→ To do
Would you return the records below character for character, without any images?

→ Extracted records
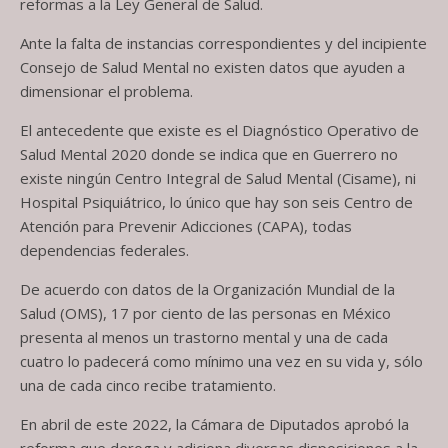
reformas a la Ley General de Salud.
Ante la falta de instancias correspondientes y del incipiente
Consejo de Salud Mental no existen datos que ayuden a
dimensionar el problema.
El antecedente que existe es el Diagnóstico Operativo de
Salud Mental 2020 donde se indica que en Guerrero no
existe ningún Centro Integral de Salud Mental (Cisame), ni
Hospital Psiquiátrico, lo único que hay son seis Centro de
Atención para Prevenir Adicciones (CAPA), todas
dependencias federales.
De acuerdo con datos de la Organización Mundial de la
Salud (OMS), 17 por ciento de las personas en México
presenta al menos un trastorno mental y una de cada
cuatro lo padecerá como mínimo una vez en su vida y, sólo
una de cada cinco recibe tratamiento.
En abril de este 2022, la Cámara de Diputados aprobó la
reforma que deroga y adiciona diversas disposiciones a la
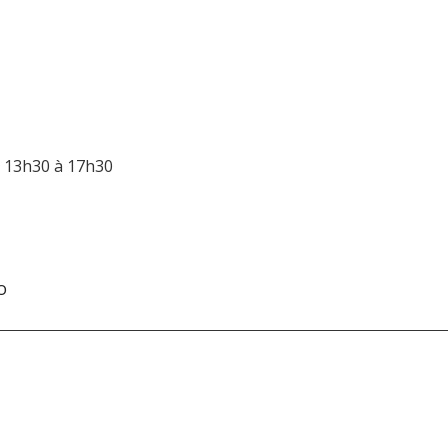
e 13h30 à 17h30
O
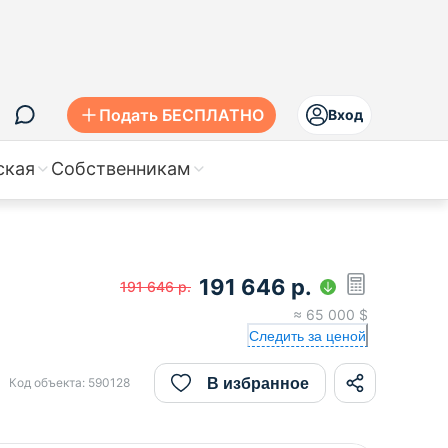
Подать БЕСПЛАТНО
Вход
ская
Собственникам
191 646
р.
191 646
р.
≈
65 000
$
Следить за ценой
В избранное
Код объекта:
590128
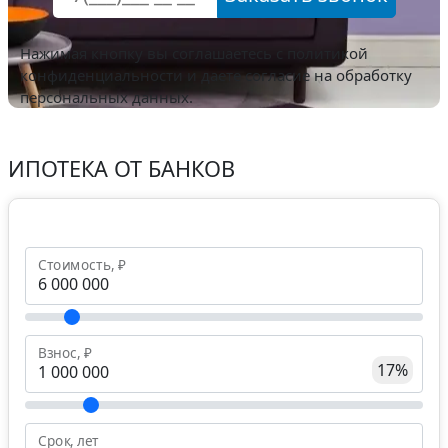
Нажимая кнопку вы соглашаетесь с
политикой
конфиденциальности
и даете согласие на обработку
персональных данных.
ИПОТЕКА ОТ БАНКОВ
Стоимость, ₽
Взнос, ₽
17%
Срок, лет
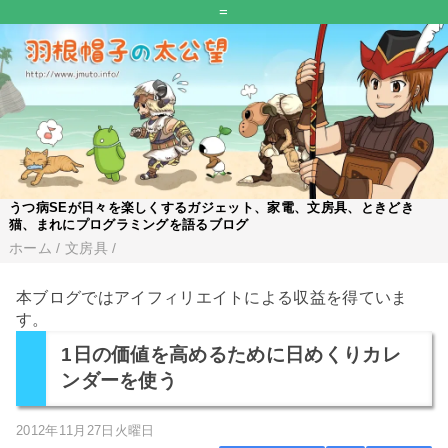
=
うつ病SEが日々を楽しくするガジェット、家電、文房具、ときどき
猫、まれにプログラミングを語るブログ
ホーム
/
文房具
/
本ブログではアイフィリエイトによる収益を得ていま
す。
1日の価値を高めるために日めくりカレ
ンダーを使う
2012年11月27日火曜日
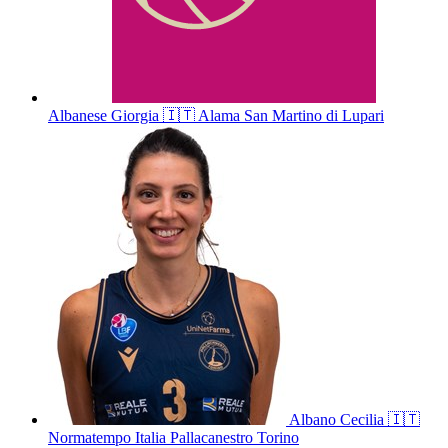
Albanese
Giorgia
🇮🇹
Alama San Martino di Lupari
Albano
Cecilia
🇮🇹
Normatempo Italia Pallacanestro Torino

→ Solution to this task
reformas a la Ley General de Salud.
Ante la falta de instancias correspondientes y del incipiente
Consejo de Salud Mental no existen datos que ayuden a
dimensionar el problema.
El antecedente que existe es el Diagnóstico Operativo de
Salud Mental 2020 donde se indica que en Guerrero no
existe ningún Centro Integral de Salud Mental (Cisame), ni
Hospital Psiquiátrico, lo único que hay son seis Centro de
Atención para Prevenir Adicciones (CAPA), todas
dependencias federales.
De acuerdo con datos de la Organización Mundial de la
Salud (OMS), 17 por ciento de las personas en México
presenta al menos un trastorno mental y una de cada
cuatro lo padecerá como mínimo una vez en su vida y, sólo
una de cada cinco recibe tratamiento.
En abril de este 2022, la Cámara de Diputados aprobó la
reforma que deroga y adiciona diversas disposiciones a la
e 13h30 à 17h30
O
Подать БЕСПЛАТНО
Вход
ская
Собственникам
191 646
р.
191 646
р.
≈
65 000
$
Следить за ценой
В избранное
Код объекта:
590128
Нажимая кнопку вы соглашаетесь с
политикой
конфиденциальности
и даете согласие на обработку
персональных данных.
ИПОТЕКА ОТ БАНКОВ
Стоимость, ₽
Взнос, ₽
17%
Срок, лет
=
うつ病SEが日々を楽しくするガジェット、家電、文房具、ときどき
猫、まれにプログラミングを語るブログ
ホーム
/
文房具
/
本ブログではアイフィリエイトによる収益を得ていま
す。
1日の価値を高めるために日めくりカレ
ンダーを使う
2012年11月27日火曜日
Albanese
Giorgia
🇮🇹
Alama San Martino di Lupari
Albano
Cecilia
🇮🇹
Normatempo Italia Pallacanestro Torino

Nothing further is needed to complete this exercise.